Tuesday, July 31, 2007

Aaron's Long Road to 714

Except for the city by the bay America seems united in its opinion that Barry Bonds passing of Hank Aaron’s homerun record is a travesty to baseball.

Sportswriters look back to the night when a Hank Aaron line drive to left field cleared the wall and landed in Braves’ reliever Tom House’s glove as a simpler time for baseball, when the country rose as one and saluted the new homerun king.

He did it without the taint of steroids, or loud declarations of cheating.

No Hank Aaron was no cheater in 1973. No, in 1973 Hank Aaron was something much worse than a cheater.

Hank Aaron was black.

Years pass very quickly, both now, and then. Aaron surpassed Ruth’s record 27 years after Jackie Robinson broke into baseball. 27 years ago, John Lennon was killed, the United States defeated Russia in Olympic hockey, and Saddham Hussein began a war with Iran. 1980 almost seems like yesterday, and in 1974 a black man walking on to a professional baseball field for the first time also seemed like yesterday.
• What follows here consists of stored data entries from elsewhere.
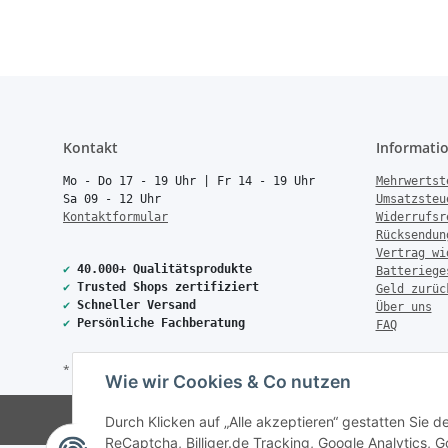
Kontakt
Informati
Mo - Do 17 - 19 Uhr | Fr 14 - 19 Uhr
Mehrwertst
Sa 09 - 12 Uhr
Umsatzsteu
Kontaktformular
Widerrufsr
Rücksendun
Vertrag wi
✔
40.000+ Qualitätsprodukte
Batteriege
✔
Trusted Shops zertifiziert
Geld zurüc
✔
Schneller Versand
Über uns
✔
Persönliche Fachberatung
FAQ
* Alle Preise inkl. gesetzlicher USt., zzgl.
Versand
Wie wir Cookies & Co nutzen
© Copyright 2026 Treise Elekt
Durch Klicken auf „Alle akzeptieren“ gestatten Sie 
ReCaptcha, Billiger.de Tracking, Google Analytics,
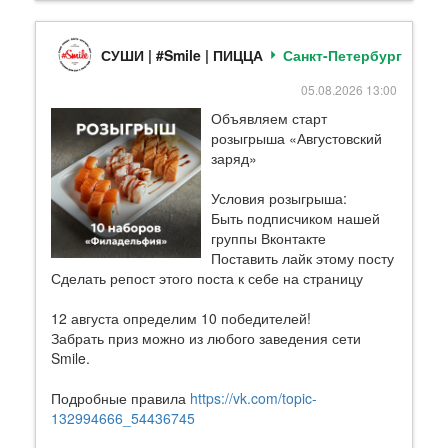
СУШИ | #Smile | ПИЦЦА
Санкт-Петербург
05.08.2026 13:00
Объявляем старт
розыгрыша «Августовский
заряд»
Условия розыгрыша:
Быть подписчиком нашей
группы Вконтакте
Поставить лайк этому посту
Сделать репост этого поста к себе на страницу
12 августа определим 10 победителей!
Забрать приз можно из любого заведения сети
Smile.
Подробные правила
https://vk.com/topic-
132994666_54436745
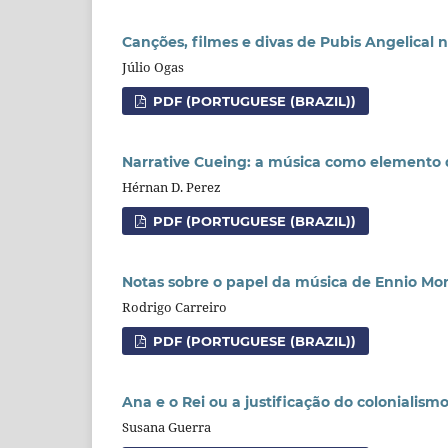
Canções, filmes e divas de Pubis Angelical n
Júlio Ogas
PDF (PORTUGUESE (BRAZIL))
Narrative Cueing: a música como elemento 
Hérnan D. Perez
PDF (PORTUGUESE (BRAZIL))
Notas sobre o papel da música de Ennio Mo
Rodrigo Carreiro
PDF (PORTUGUESE (BRAZIL))
Ana e o Rei ou a justificação do colonialis
Susana Guerra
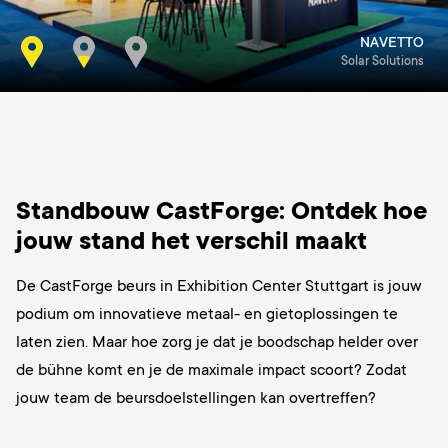
NAVETTO
Solar Solutions
Standbouw CastForge: Ontdek hoe
jouw stand het verschil maakt
De CastForge beurs in Exhibition Center Stuttgart is jouw
podium om innovatieve metaal- en gietoplossingen te
laten zien. Maar hoe zorg je dat je boodschap helder over
de bühne komt en je de maximale impact scoort? Zodat
jouw team de beursdoelstellingen kan overtreffen?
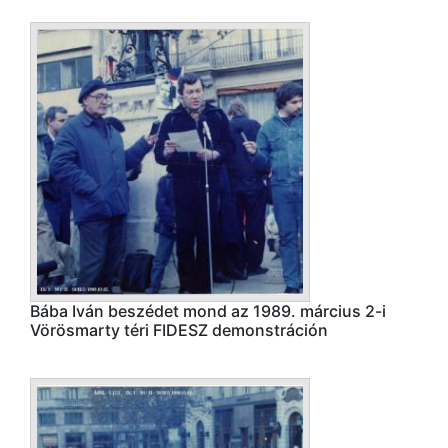
Bába Iván beszédet mond az 1989. március 2-i
Vörösmarty téri FIDESZ demonstráción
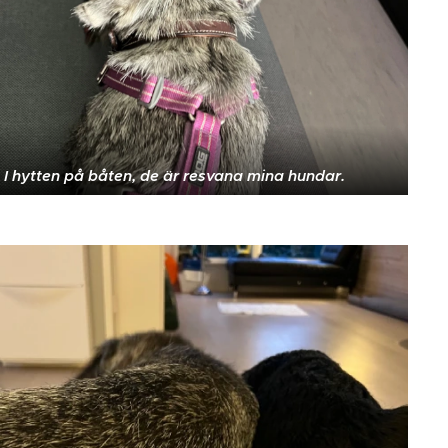
I hytten på båten, de är resvana mina hundar.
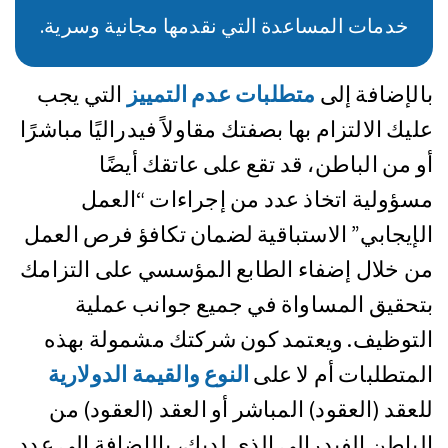
خدمات المساعدة التي نقدمها مجانية وسرية.
بالإضافة إلى
متطلبات عدم التمييز
التي يجب
عليك الالتزام بها بصفتك مقاولاً فيدراليًا مباشرًا
أو من الباطن، قد تقع على عاتقك أيضًا
مسؤولية اتخاذ عدد من إجراءات “العمل
الإيجابي” الاستباقية لضمان تكافؤ فرص العمل
من خلال إضفاء الطابع المؤسسي على التزامك
بتحقيق المساواة في جميع جوانب عملية
التوظيف. ويعتمد كون شركتك مشمولة بهذه
المتطلبات أم لا على
النوع والقيمة الدولارية
للعقد (العقود) المباشر أو العقد (العقود) من
الباطن الفيدرالي الذي لديك، بالإضافة إلى عدد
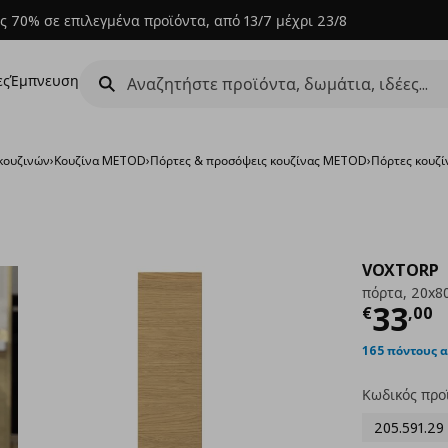
ς 70% σε επιλεγμένα προϊόντα, από 13/7 μέχρι 23/8
ες
Έμπνευση
κουζινών
›
Κουζίνα METOD
›
Πόρτες & προσόψεις κουζίνας METOD
›
Πόρτες κουζί
VOXTORP
πόρτα, 20x8
Τρέχ
33
€
,
00
165 πόντους 
Κωδικός προ
205.591.29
In 1955 Rosa Parks refused to give up her bus seat in Montgomery Alabama jump starting the Civil Rights movement, 19 years before Aaron hit his bomb. 19 years ago the west was slapped in the face with pro-Islamic terrorists when Pam-Am 103 exploded over Lockerbee; Russia withdrew from Afghanistan leading to the country becoming a training ground for said terrorists, and Ben Johnson was caught at the Olympics using a drug called “steroids.”

In 1965 the Voting Rights Act passed leading to riots in Selma Alabama, Watts, Detroit and Newark. Nine years later Ruth’s record was history. Nine years ago two students entered Columbine High School and killed 13; John Kennedy Jr. crashed his plane and died; and Harry Potter and the Prisoner of Azkaban was published.
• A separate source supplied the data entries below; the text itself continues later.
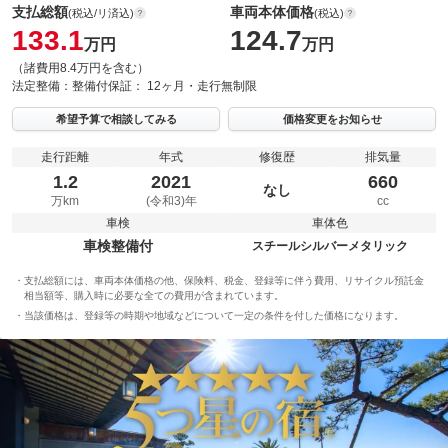
支払総額
車両本体価格
(税込/リ済込)
(税込)
133.1
124.7
万円
万円
（諸費用8.4万円を含む）
法定整備：
整備付
保証：
12ヶ月・走行無制限
希望予算で相談してみる
価格変更をお知らせ
走行距離
年式
修復歴
排気量
1.2
2021
660
なし
万km
(令和3)年
cc
車検
車体色
車検整備付
スチールシルバーメタリック
支払総額には、車両本体価格の他、保険料、税金、登録等に伴う費用、リサイクル預託金
相当額等、購入時に必要な全ての費用が含まれています。
当該価格は、登録等の時期や地域などについて一定の条件を付した価格になります。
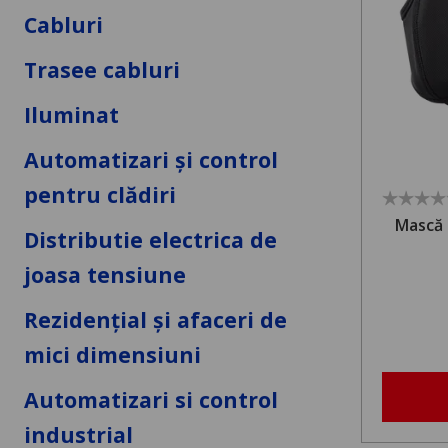
Cabluri
Trasee cabluri
Iluminat
Automatizari și control
pentru clădiri
Mască 
Distributie electrica de
joasa tensiune
Rezidențial și afaceri de
mici dimensiuni
Automatizari si control
industrial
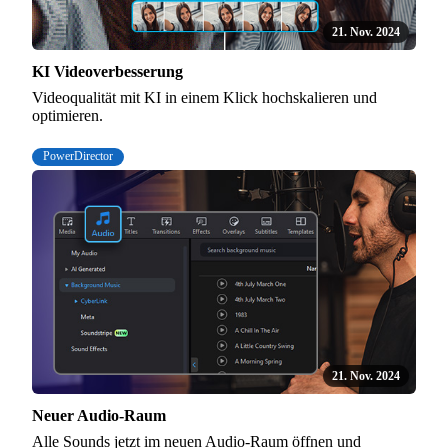
21. Nov. 2024
KI Videoverbesserung
Videoqualität mit KI in einem Klick hochskalieren und
optimieren.
PowerDirector
21. Nov. 2024
Neuer Audio-Raum
Alle Sounds jetzt im neuen Audio-Raum öffnen und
In 1968 Martin Luther King Jr was assassinated causing riots in several cities. Six years later Aaron hit 714. Six years ago was 2001.

We are a country still haunted by 9-11 and Columbine; still in sorrow over JFK Jr’s death; still fighting a war on terror that began 19 years ago in the air over Lockerbee; and our country is at war because of the actions of a tyrant 27 years ago, and fondly remembers a hockey team.

As Aaron dug in the box to face Al Downing in 1974 all the race related drama that faced the country for the past 27 years was as fresh as the day Robinson stepped on to the field. There were some who had always supported the rights of black men, some who had changed, and a lot who hated them, and the focal point of that hatred was the black man who was about the break the record of the country’s most famed athlete, Babe Ruth.

It was only 13 years earlier that the country turned on a white man, in a Yankee uniform, Roger Maris, when he broke Ruth’s single season record, but that was partly because, if someone had to break it, and it came down to Maris or Mickey Mantle the popular choice was Mantle.

As the 70’s began the country seemed to come to terms that the record would falter, and like Mantle v. Maris there was Aaron v. Mays, with the graceful, exuberant “Say Hey Kid,” being the popular choice. But his knees crumbled and old age crept in, leaving Aaron alone climbing towards the summit.

Aaron chased the record throughout the 1973 season, but fell one short of tying, and then had to literally survive the winter (he had told friends he was afraid he wouldn’t live to see 1974) while being besieged by racist hate mail and death threats.

It was a winter of discontent for Aaron and the nation, embroiled in Watergate, the kidnapping of Patty Hearst, and the cancellation of the Brady Bunch.

Mark McGwire’s pursuit of Maris’ record was a carnival with his plump son acting as batboy and family in the stands. Aaron’s children were no where to be found, one in college, two in private schools being guarded. Security at the ballpark wasn’t what it is today, and each time Aaron walked to the plate, six years after the deaths of King and RFK, he had to wonder if someone was on the upper deck with a rifle looking down at him.

Even after 714 was safely in the bullpen, between second and third, there was one last threat, as he heard footsteps behind him, and looked to see two white men next to him, who reached up, and patted him on the back as the crowd cheered.

If people think that Bonds is facing pressure now, he had no idea the pressure Aaron was under, because Aaron was hated for what he was, not the decisions he had made.

Sportswriters look back on Aaron now and mention the threats he received but never look at the overall mood of the country at the time he broke the record, never really capture the hatred, the fear, the common use of the names he was called.

Hank Aaron may not hold the homerun record, but now, years past, we realize what he went through, and what he accomplished, and when he walks down the street people say: “There goes a man.”

Barry Bonds, not for the color of his skin, but because of his choices, may never hear those words.